• **AVAILABLE RECORDS**

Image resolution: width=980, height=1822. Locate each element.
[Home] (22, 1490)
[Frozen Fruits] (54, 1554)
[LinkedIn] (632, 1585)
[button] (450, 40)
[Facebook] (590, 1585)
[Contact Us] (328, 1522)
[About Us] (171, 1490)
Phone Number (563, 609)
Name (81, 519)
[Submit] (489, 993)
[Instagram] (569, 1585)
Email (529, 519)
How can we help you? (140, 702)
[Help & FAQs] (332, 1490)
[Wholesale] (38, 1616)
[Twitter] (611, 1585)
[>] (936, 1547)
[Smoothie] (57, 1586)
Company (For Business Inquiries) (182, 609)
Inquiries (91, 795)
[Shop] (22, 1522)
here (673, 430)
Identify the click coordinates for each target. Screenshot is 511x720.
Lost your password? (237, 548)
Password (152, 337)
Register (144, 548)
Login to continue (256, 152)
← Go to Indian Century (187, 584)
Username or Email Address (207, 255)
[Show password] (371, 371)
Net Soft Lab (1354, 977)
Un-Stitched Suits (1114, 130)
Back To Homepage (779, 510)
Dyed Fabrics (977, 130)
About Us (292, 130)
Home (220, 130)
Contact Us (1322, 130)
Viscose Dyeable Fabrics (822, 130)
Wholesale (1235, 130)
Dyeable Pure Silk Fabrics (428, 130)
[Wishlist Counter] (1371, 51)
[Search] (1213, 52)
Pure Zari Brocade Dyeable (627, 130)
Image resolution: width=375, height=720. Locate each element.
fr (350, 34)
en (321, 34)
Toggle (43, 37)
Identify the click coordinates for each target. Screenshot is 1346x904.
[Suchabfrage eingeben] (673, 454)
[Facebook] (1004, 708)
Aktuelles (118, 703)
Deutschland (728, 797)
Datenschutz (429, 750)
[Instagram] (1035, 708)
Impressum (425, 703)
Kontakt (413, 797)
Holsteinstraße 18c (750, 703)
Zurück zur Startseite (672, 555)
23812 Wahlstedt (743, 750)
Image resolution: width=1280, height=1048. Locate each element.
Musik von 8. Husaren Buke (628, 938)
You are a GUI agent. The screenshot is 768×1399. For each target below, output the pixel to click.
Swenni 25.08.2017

• **WORK TO BE COMPLETED**
What you return should match, exactly, the stretch of the listing above that runs from the line with "[>] (936, 1547)" to its last line.

• **SOLUTION BELOW**
[>] (936, 1547)
[Smoothie] (57, 1586)
Company (For Business Inquiries) (182, 609)
Inquiries (91, 795)
[Shop] (22, 1522)
here (673, 430)
Identify the click coordinates for each target. Screenshot is 511x720.
Lost your password? (237, 548)
Password (152, 337)
Register (144, 548)
Login to continue (256, 152)
← Go to Indian Century (187, 584)
Username or Email Address (207, 255)
[Show password] (371, 371)
Net Soft Lab (1354, 977)
Un-Stitched Suits (1114, 130)
Back To Homepage (779, 510)
Dyed Fabrics (977, 130)
About Us (292, 130)
Home (220, 130)
Contact Us (1322, 130)
Viscose Dyeable Fabrics (822, 130)
Wholesale (1235, 130)
Dyeable Pure Silk Fabrics (428, 130)
[Wishlist Counter] (1371, 51)
[Search] (1213, 52)
Pure Zari Brocade Dyeable (627, 130)
Image resolution: width=375, height=720. Locate each element.
fr (350, 34)
en (321, 34)
Toggle (43, 37)
Identify the click coordinates for each target. Screenshot is 1346x904.
[Suchabfrage eingeben] (673, 454)
[Facebook] (1004, 708)
Aktuelles (118, 703)
Deutschland (728, 797)
Datenschutz (429, 750)
[Instagram] (1035, 708)
Impressum (425, 703)
Kontakt (413, 797)
Holsteinstraße 18c (750, 703)
Zurück zur Startseite (672, 555)
23812 Wahlstedt (743, 750)
Image resolution: width=1280, height=1048. Locate each element.
Musik von 8. Husaren Buke (628, 938)
You are a GUI agent. The screenshot is 768×1399. For each target below, output the pixel to click.
Swenni 25.08.2017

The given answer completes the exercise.